There is a trade-off between learning_rate and n_estimators. Reducing the learning rate will forcing the model train slower (but sometimes resulting in better performance scores). Decreasing the learning rate L makes the coefficients α_m smaller, which reduces the amplitude of the sample_weights at each step (As per weight formula we use at each step for updating weights).

In [30]:
from sklearn.ensemble import AdaBoostClassifier

In [31]:
# building the model
adaboost = AdaBoostClassifier(n_estimators =200, random_state =100)

In [32]:
# fitting the model
adaboost.fit(X_train, y_train)

In [33]:
# predicting the value of y

y_pred = adaboost.predict(X_test)

In [34]:
from sklearn.metrics import accuracy_score, confusion_matrix

In [35]:
accuracy_score(y_test, y_pred)

0.8639455782312925

In [36]:
confusion_matrix(y_test, y_pred)

array([[355,  16],
       [ 44,  26]])

Conclusion

The HR Employee Attrition project aimed to predict whether an employee is likely to leave the organization using historical employee data. The dataset contained both numerical features (like Age, DistanceFromHome, MonthlyIncome) and categorical features (like Department, JobRole, OverTime), which were appropriately preprocessed — numerical features were scaled, and categorical features were one-hot encoded.

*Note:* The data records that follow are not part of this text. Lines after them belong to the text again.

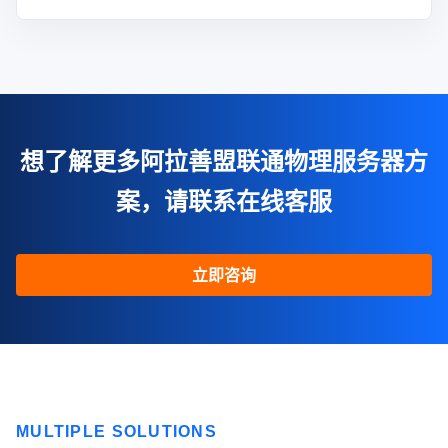
想了解更多阿拉善盟联通物理服务器方
案，请联系在线客服
立即咨询
MULTIPLE SOLUTIONS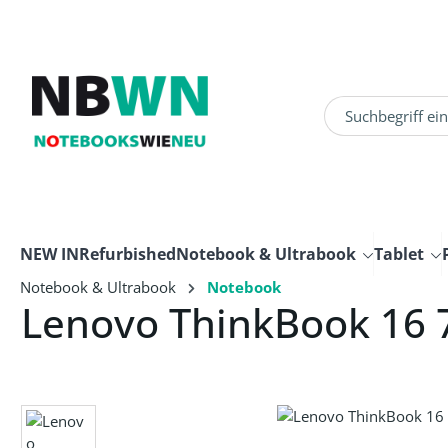
um Hauptinhalt springen
Zur Suche springen
NEW IN
Refurbished
Notebook & Ultrabook
Tablet
Notebook & Ultrabook
Notebook
Lenovo ThinkBook 16
Bildergalerie überspringen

The model used for prediction was AdaBoost Classifier, a robust ensemble learning technique that combines multiple weak learners to improve classification performance. After training and testing the model:

The accuracy achieved was 86.4%, indicating that the model can correctly classify employees’ attrition status in the majority of cases.

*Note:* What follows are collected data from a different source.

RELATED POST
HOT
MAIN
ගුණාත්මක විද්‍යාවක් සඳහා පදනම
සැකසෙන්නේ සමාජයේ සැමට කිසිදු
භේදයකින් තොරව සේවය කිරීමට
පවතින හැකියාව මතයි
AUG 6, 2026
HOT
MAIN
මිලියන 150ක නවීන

The confusion matrix revealed that the model predicts employees who stay (non-attrition) very well but has some difficulty predicting actual attrition cases, which is typical in imbalanced datasets.

Overall, the model demonstrates that machine learning can be effectively leveraged to identify employees at risk of leaving, enabling HR departments to implement proactive retention strategies. Further improvements could include addressing class imbalance (e.g., using SMOTE), feature selection, and experimenting with other advanced models like XGBoost or Random Forest for potentially higher predictive performance.